Шура кивнул, и, вытащив из кармана своих солдатских галифе пригоршню сухо позвякивающих раковин от мидий, выбрал одну, и затолкал ее в грязь, будто посадил в огороде семя какого-то странного растения.
Закончив, он обтряс ладони одна о другую и сообщил:
– Теперь хорошо! Кладбище!
Протянув Кольке кедрачовую шишку, он гортанно гыкнул и ушел, по-кавалерийски косолапо ступая кирзовыми сапогами сорок шестого размера.

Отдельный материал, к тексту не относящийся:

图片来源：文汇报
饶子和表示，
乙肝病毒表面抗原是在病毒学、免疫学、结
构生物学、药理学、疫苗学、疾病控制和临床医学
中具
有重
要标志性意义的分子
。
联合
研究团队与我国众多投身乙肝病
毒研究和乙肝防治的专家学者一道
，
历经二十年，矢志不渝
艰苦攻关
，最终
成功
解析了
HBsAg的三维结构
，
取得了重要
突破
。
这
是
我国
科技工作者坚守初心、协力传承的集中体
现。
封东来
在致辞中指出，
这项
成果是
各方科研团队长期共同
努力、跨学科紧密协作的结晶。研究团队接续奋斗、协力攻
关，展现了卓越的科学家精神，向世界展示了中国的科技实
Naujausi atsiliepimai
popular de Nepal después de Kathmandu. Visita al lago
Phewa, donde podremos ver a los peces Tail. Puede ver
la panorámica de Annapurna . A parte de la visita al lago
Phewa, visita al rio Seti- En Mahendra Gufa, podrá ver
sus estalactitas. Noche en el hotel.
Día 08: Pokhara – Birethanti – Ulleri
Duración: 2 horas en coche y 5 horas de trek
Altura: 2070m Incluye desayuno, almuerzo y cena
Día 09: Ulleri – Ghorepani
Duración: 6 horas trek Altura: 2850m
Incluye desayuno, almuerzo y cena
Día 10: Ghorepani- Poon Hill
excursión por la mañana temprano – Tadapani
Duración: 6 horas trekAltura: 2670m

Шура Опейка был в их поселке человеком известным, про которого взрослые говорили – вот не будешь учиться, станешь таким же, и обязательно изображали при этом Шуру:
– Покупайте фыфки! Пять фыфек – три опейки, десять фыфек – пять опеек!
У Шуры были толстые мокрые губы, и когда он говорил, слова вылетали вперемежку с брызгами, а его вывороченные в разные стороны глаза жили сами по себе, рассматривая то ли парящих в небе чаек, то ли еще что-то выше, за облаками.
Шура обычно торчал на крохотном поселковом рыночке, возле перевернутого дощатого ящика с разложенными на нем гроздьями шишек, похожими на пятерни каких-то лесных чудищ, и монотонно повторял свое бесконечное:
– Покупайте фыфки! Пять фыфек – три опейки, десять фыфек – пять опеек!
Длинный и сутулый, в кирзачах со стоптанными набок каблуками, он всегда был одет одинаково – линялые галифе, подпоясанные бельевой веревкой, и драный пиджак, под которым пузырилась солдатская нательная рубаха.
И еще армейская фуражка защитного цвета, выгоревшая от солнца и державшаяся только на его огромных, будто ошпаренных кипятком красных ушах. Обруч из фуражки был вынут, и тулья превратилась в какой-то высохший капустный лист, грустно свисающий на оттопыренные Шуркины уши.
Но стоял он на рынке не только для того, чтобы продавать свои шишки, их почти и не покупали, ведь стоило лишь пройти за две улицы, и там, на сопке начинались такие заросли кедрача, в которых шишек этих было, хоть завались.
Нет, у Шуры Опейки было кое-что свое, чем мог заниматься лишь он один во всем поселке.
Потому что только у Шуры был дар – он мог угадывать, хотя угадыванием это даже и не назовешь, он просто знал, и все. Никто не мог этого понять, и тем более, объяснить, все просто привыкли к этому, и даже не удивлялись, когда это происходило вновь и вновь, как не удивляются дождю или восходу солнца – это было естественно, и ни в каких объяснениях не нуждалось.
Обычно возле Шуры толклась парочка пацанов, Костян и Пашка, по – прозвищу Крокодил Гена, они и помогали ему в этом деле, не бесплатно, а за свою долю, конечно.
Происходило это обычно так. Углядев бегущего с авоськой в магазин мальчишку, они окликали его и предлагали:
– Слышь, пацанчик! Десь копеек есть?
– Ну, есть…
– А хочешь, чтобы не десять, а двадцать было?
– Ну, хочу!
– Тогда клади свой десюнчик на руку орлом вверх. Если Шура не угадает, какого он года, тогда ты выиграл, и мы тебе платим, а если угадает, то мы десюн твой забираем. Согласен?
И, хотя все знали, чем это кончится, многие почему-то соглашались. Наверное, надеялись на чудо.
Но чуда не происходило, вернее оно было в том, что Шура никогда не ошибался.
Он смотрел на монету всего несколько мгновений, и называл год. Именно тот, в котором монету отчеканили.
Если не оказывалось десятикопеечной монеты, он не брезговал и пятачком, да даже и копейкой. Говорят, Шуру потому так и прозвали – Опейкой.
Иногда и взрослые пытались выиграть у Шуры деньги, они специально меняли серебро на медяки, чтобы угадывать приходилось много и часто, и было легче ошибиться, но уже через несколько минут отходили в сторону, и лица у них были такие же, как у проигравших малолеток – растерянные и недовольные.
Однажды на глазах у Кольки заезжий дядька проиграл целый рубль, он все вытягивал из кармана то копейку, то две, где уж он их насобирал, непонятно, и до самого конца все никак не мог поверить, что Шура не ошибется.